COSA Spotlight: The Honorable E. Gregory Wells
In late February, we sat down via zoom with Judge Gregory Wells, to learn more about him, his path to the bench and his chambers in Prince Frederick. What we did not know at that time, was that Governor Hogan was preparing to announce, the day after our interview, that he is appointing Judge Wells to be the next Chief Judge of the court. In that role, he will succeed Chief Judge Matthew Fader, who will be elevated to the Court of Appels in April. That we were able to profile Judge Wells at such a moment was, in a word often and graciously used by him in this interview, “serendipitous.”
Tell us about your background, and how you decided to go to law school.
I grew up in Prince George’s County and went to high school in Washington, DC, at Gonzaga College High School. I commuted into the city with my parents. My Dad was a DC high school principal and my Mom worked for the Federal Government. After school, my sister and I took the city bus down H Street to Oklahoma Avenue, where my grandmother lived and spent the afternoons with her. So, we got the best of both worlds, we got to live in the city with my grandmother and be with my parents in the evenings and on the weekend. My grandma really helped raise my sister and me.
I was probably a nerd in high school and then in college. I got all my reports done, well in advance. At the College of William & Mary, while I was sitting up working at my desk, my roommate asked – “What are you doing? You should be out partying.” But I really enjoyed Williamsburg and still do.
At William & Mary, my professor George W. Grayson was instrumental in helping me decide to go to law school. He was a great guy, an expert in Mexican politics and served in the Virginia House of Delegates. He understood my interest in public service, and convinced me that law could be a path that I could make some money and make a difference.
Once I got to law school (at the University of Virginia), I just really had a very good experience and met a lot of great folks who have been friends of mine since.
After UVA Law, how did you return to Maryland, and then Calvert County, to practice law?
In law school, I got a sense that I was cut out for something other than the big law path that a lot of my friends were on. I wanted to be in the courtroom. I liked connecting with people. I started with a local law firm in Upper Marlboro doing insurance defense work when I got a call from the State’s Attorney’s Office in Prince George’s County. I interviewed , got hired and was in the courtroom pretty much the same day. The transition was serendipitous, and the State’s Attorney at that time, Alexander Williams, Jr. (who later became a federal judge), has been my mentor and supporter ever since. I cannot thank him enough.
In the mid-90s, I was accepted into the JSD program at UC Berkeley Law. I even had a faculty advisor there and planned to write my thesis on prison reform. I also received an offer from the Civil Rights Division of the U.S. Department of Justice.
But I turned both of these opportunities down, when I received a call from Bob Riddle, who had just been elected Calvert County State’s Attorney. I had just moved to the county two months before. He asked me to be his deputy. It was serendipity again.
And since then, I’ve been an advocate on different levels, family law magistrate, and trial judge.
Would you share some best practice tips for litigants?

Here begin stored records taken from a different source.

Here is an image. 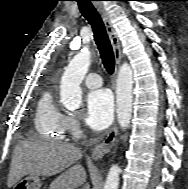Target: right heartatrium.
Masks as SVG:
<instances>
[{
    "label": "right heart atrium",
    "mask_w": 188,
    "mask_h": 189,
    "mask_svg": "<svg viewBox=\"0 0 188 189\" xmlns=\"http://www.w3.org/2000/svg\"><path fill=\"white\" fill-rule=\"evenodd\" d=\"M67 124H68V128L71 129L74 132H77L79 129V122L77 120V118L73 117V116H69L67 118Z\"/></svg>",
    "instance_id": "obj_1"
}]
</instances>
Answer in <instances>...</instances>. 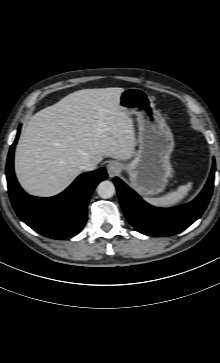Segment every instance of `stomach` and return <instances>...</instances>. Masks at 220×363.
Returning <instances> with one entry per match:
<instances>
[{"mask_svg": "<svg viewBox=\"0 0 220 363\" xmlns=\"http://www.w3.org/2000/svg\"><path fill=\"white\" fill-rule=\"evenodd\" d=\"M119 104L128 116L135 115L138 122L139 149L133 160L123 168L129 173L131 186L140 195L159 194L173 173L170 163L173 134L144 90L124 89Z\"/></svg>", "mask_w": 220, "mask_h": 363, "instance_id": "0dacf381", "label": "stomach"}]
</instances>
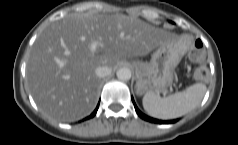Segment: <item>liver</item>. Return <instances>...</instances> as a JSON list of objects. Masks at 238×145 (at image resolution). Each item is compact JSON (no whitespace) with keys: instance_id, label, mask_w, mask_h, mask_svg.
<instances>
[{"instance_id":"1","label":"liver","mask_w":238,"mask_h":145,"mask_svg":"<svg viewBox=\"0 0 238 145\" xmlns=\"http://www.w3.org/2000/svg\"><path fill=\"white\" fill-rule=\"evenodd\" d=\"M168 38L162 29L123 14H68L46 27L32 46L26 68L30 93L46 115L79 120L97 104V67L116 68L122 59L145 56Z\"/></svg>"}]
</instances>
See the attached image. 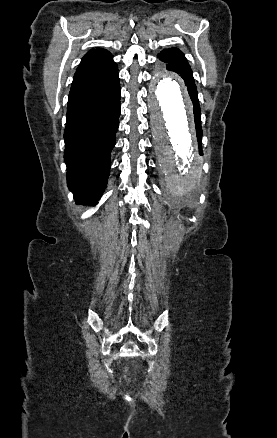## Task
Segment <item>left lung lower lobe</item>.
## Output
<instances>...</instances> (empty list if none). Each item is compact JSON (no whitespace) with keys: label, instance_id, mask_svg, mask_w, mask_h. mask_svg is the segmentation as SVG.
Masks as SVG:
<instances>
[{"label":"left lung lower lobe","instance_id":"obj_1","mask_svg":"<svg viewBox=\"0 0 277 438\" xmlns=\"http://www.w3.org/2000/svg\"><path fill=\"white\" fill-rule=\"evenodd\" d=\"M195 124H196V131H197L198 142H199V146H200V154H202V153H201V137H202V130H201V119H200V114H195Z\"/></svg>","mask_w":277,"mask_h":438}]
</instances>
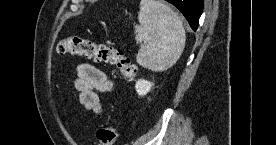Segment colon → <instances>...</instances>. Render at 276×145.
Here are the masks:
<instances>
[{
	"label": "colon",
	"mask_w": 276,
	"mask_h": 145,
	"mask_svg": "<svg viewBox=\"0 0 276 145\" xmlns=\"http://www.w3.org/2000/svg\"><path fill=\"white\" fill-rule=\"evenodd\" d=\"M57 52L60 55L85 56L96 63L113 65L127 80H132L137 73L136 65L121 49L81 36L75 35L62 39L58 43ZM96 136L98 145H115L118 139V129L112 125L101 126Z\"/></svg>",
	"instance_id": "colon-1"
}]
</instances>
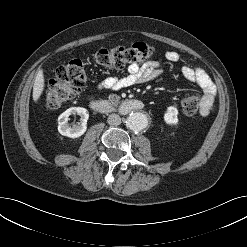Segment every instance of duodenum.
<instances>
[{
  "instance_id": "1",
  "label": "duodenum",
  "mask_w": 247,
  "mask_h": 247,
  "mask_svg": "<svg viewBox=\"0 0 247 247\" xmlns=\"http://www.w3.org/2000/svg\"><path fill=\"white\" fill-rule=\"evenodd\" d=\"M91 106L101 113H120L129 114L131 112L142 110L144 104L138 99H126L120 103H115L110 100H93Z\"/></svg>"
}]
</instances>
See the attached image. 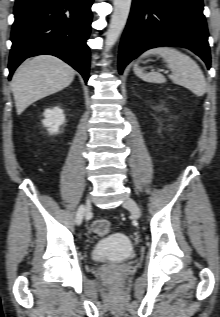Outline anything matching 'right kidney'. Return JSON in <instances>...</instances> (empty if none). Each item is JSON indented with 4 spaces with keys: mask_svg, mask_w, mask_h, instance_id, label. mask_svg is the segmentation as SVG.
Segmentation results:
<instances>
[{
    "mask_svg": "<svg viewBox=\"0 0 220 317\" xmlns=\"http://www.w3.org/2000/svg\"><path fill=\"white\" fill-rule=\"evenodd\" d=\"M45 119L42 121L43 125L48 128L50 134L57 133L59 127L65 122L63 110L59 107L46 109L44 111Z\"/></svg>",
    "mask_w": 220,
    "mask_h": 317,
    "instance_id": "right-kidney-1",
    "label": "right kidney"
}]
</instances>
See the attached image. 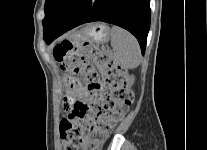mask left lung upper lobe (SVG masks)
Segmentation results:
<instances>
[{"instance_id":"obj_1","label":"left lung upper lobe","mask_w":207,"mask_h":150,"mask_svg":"<svg viewBox=\"0 0 207 150\" xmlns=\"http://www.w3.org/2000/svg\"><path fill=\"white\" fill-rule=\"evenodd\" d=\"M71 1L72 0H46L44 6L45 18L42 21L44 33L55 25Z\"/></svg>"}]
</instances>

I wish all attorneys would consider Rule 8-111(b) and use alternative and consistent references for the parties. Rather than referring to one party as the “defendant” and later the “appellant,” use a consistent reference – Use “buyer” and “seller,” or “husband” and “wife.”

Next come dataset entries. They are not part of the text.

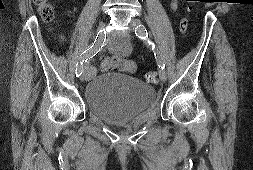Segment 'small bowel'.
Masks as SVG:
<instances>
[{"instance_id": "obj_1", "label": "small bowel", "mask_w": 253, "mask_h": 170, "mask_svg": "<svg viewBox=\"0 0 253 170\" xmlns=\"http://www.w3.org/2000/svg\"><path fill=\"white\" fill-rule=\"evenodd\" d=\"M171 9L176 10L178 7V0H172L170 3ZM120 48L124 51L129 49V44L126 41H122L119 43ZM103 69H110V68H118L125 72H132L131 67H136L135 63L132 60L127 59L124 56H117L111 60L106 61L102 65ZM94 70V69H93Z\"/></svg>"}]
</instances>
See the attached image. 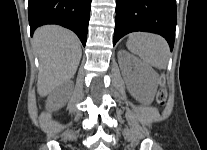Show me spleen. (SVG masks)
I'll return each instance as SVG.
<instances>
[{
	"label": "spleen",
	"mask_w": 207,
	"mask_h": 150,
	"mask_svg": "<svg viewBox=\"0 0 207 150\" xmlns=\"http://www.w3.org/2000/svg\"><path fill=\"white\" fill-rule=\"evenodd\" d=\"M127 48L146 64L165 69L169 60V46L164 38L156 34L137 32L129 37Z\"/></svg>",
	"instance_id": "obj_1"
}]
</instances>
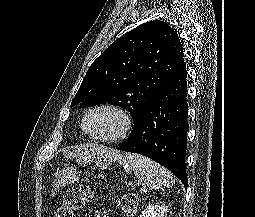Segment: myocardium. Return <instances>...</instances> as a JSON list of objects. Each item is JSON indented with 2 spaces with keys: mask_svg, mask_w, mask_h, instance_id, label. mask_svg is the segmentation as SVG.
<instances>
[{
  "mask_svg": "<svg viewBox=\"0 0 255 217\" xmlns=\"http://www.w3.org/2000/svg\"><path fill=\"white\" fill-rule=\"evenodd\" d=\"M97 110H108L116 114L119 119H120V126L116 132L113 134L107 135V136H98L90 133L86 127H85V122L88 118V116L97 111ZM133 126V118L130 112L124 108L123 106L113 103V102H102L96 105H93L89 109L86 110L84 113L82 120H81V128L82 131L90 138L97 140V141H102V142H115L118 141L122 138H124L129 131L131 130Z\"/></svg>",
  "mask_w": 255,
  "mask_h": 217,
  "instance_id": "obj_1",
  "label": "myocardium"
}]
</instances>
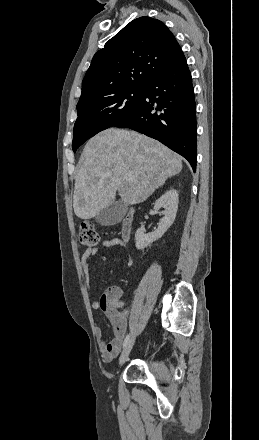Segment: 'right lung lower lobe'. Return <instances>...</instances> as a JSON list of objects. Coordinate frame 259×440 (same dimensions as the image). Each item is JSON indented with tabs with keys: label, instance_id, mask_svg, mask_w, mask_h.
<instances>
[{
	"label": "right lung lower lobe",
	"instance_id": "1",
	"mask_svg": "<svg viewBox=\"0 0 259 440\" xmlns=\"http://www.w3.org/2000/svg\"><path fill=\"white\" fill-rule=\"evenodd\" d=\"M191 73L184 54L159 73L138 108L115 127L152 137L185 157L196 169V116Z\"/></svg>",
	"mask_w": 259,
	"mask_h": 440
}]
</instances>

You don’t need to use all your oral argument time. If you’ve made your point, and nobody is asking you questions, that’s a pretty good signal that you’ve done your job and you can sit down now.
What is the importance of oral argument?
The briefs are important, but oral argument can be persuasive, especially if you tailor your argument to the specific issue. You can assume that every judge on the panel has read the briefs. Focus on the main argument.
Tell us about your Chambers in Prince Frederick.
I have had the same administrative assistant who has been with me since I was a magistrate. She does an outstanding job.
I have two term law clerks, who each serve one year. We collaborate. When the cases come in, I allow them to work on the ones that interest them. We review each draft together. They are free to tear up my draft and be candid. I want them to have initiative, to challenge me and know that I will challenge them, and ultimately this is a collaborative effort. For my law clerks, Prince Frederick is a nice place to live and work. It is a long way to come from D.C. or Baltimore, but the pace of life is slower. You get the experience of being here in our courthouse, where you get to see people and watch cases. I encourage my law clerks to go and watch trials, so they can understand how the sausage is made before it gets to us. I also make it clear to my law clerks that there is a life outside of court and it is really important that you have some balance in your life. I do not want them chained to their desks.
We would like to thank Judge Wells, now Chief Judge- Designate Wells, for allowing us to interview him, and look forward to interviewing more judges in the near future.